Un diamètre minimal de mandrin, fonction du diamètre de la barre, doit être respecté afin d’éviter des dommages aux armatures lors du cintrage, ou une rupture du béton à l’intérieur de la courbure lors de la mise en charge de l’armature.

Ancrage des armatures longitudinales

Les armatures longitudinales sont disposées en nappes horizontales. Les armatures des lits inférieurs et supérieurs doivent se correspondre afin de réserver des passages pour la mise en place du béton.

Les armatures longitudinales doivent être ancrées dans le béton sur une longueur suffisante afin de transmettre au béton par adhérence les efforts de traction qui lui sont appliques et éviter toute fissuration :

  • soit par une longueur de scellement droit
  • soit par un ancrage par courbure : crochet qui ancre l’armature dans la masse du béton et augmente la résistance de la barre au glissement.

NOTA : la longueur d’ancrage est déterminée en tenant compte du type d’acier, des propriétés d’adhérence des armatures, et de la contrainte dans l’armature (traction ou compression).

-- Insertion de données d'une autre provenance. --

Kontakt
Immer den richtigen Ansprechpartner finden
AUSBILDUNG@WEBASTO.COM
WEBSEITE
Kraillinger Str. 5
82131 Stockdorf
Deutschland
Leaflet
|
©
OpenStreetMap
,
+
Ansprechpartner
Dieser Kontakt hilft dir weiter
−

Les ancrages doivent être conçus de manière à éviter les risques de désordre liés à la « poussée au vide » du béton.

Ancrage des armatures transversales

Les armatures transversales, cadres et étriers sont en général perpendiculaires aux armatures longitudinales.

La répartition des armatures transversales est calculée en fonction de l’évolution sur l’axe transversal de l’effort tranchant.

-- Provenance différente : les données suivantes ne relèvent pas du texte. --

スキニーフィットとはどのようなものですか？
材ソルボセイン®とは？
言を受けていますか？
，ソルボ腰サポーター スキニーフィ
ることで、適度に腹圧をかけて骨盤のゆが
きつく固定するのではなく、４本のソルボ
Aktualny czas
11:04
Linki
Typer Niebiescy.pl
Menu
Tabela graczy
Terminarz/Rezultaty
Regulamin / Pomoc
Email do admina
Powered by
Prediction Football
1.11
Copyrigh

La partie courbe des coudes ou des crochets doit être prolongée par une partie rectiligne dont la longueur est fonction de l’angle de pliage.

Angle de pliage Longueur droite après courbure
90° 10 Ø
135° 10 Ø
150° 5 Ø
180° 5 Ø

Recouvrements des barres

Pour des ouvrages de grande longueur, les armatures sont constituées de différents tronçons correspondant aux longueurs fournies par les distributeurs d’armatures.

Les armatures peuvent entre associées par recouvrement (jonction par recouvrement) en faisant chevaucher deux tronçons successifs de barres sur une certaine longueur afin de rétablir la continuité mécanique entre 2 tronçons d’armatures successives. La longueur de chevauchement est appelée longueur de recouvrement.

Les recouvrements des barres doivent être tels que la continuité de la transmission, des efforts d’une barre à l’autre soit assurée, il ne se produise pas d’éclatement du béton au voisinage des jonctions et il n’apparaisse pas de fissures ouvertes.

La continuité de la transmission des efforts par les armatures peut aussi se faire par soudure. Les jonctions par soudure ne sont autorisées qu’avec des armatures de qualité soudable. Les armatures peuvent aussi être associées à l’aide de DRAAB (Dispositif de Raboutage ou d’Ancrage des Armatures du Béton) ou manchons. Ces dispositifs permettent de liaisonner deux armatures en prolongement l’une de l’autre.

Paquets de barres

L’Eurocode 2 prévoit des dispositions spécifiques pour l’ancrage et le recouvrement des barres par paquets.

Armatures de peau

Des armatures de peau constituées de treillis soudés ou d’armatures de faibles diamètres doivent être mises en place pour maîtriser la fissuration et pour résister à l’éclatement du béton en surface.

Les dispositions constructives relatives aux armatures de peau sont précisées dans l’annexe J de la norme NF EN 1992-1-1.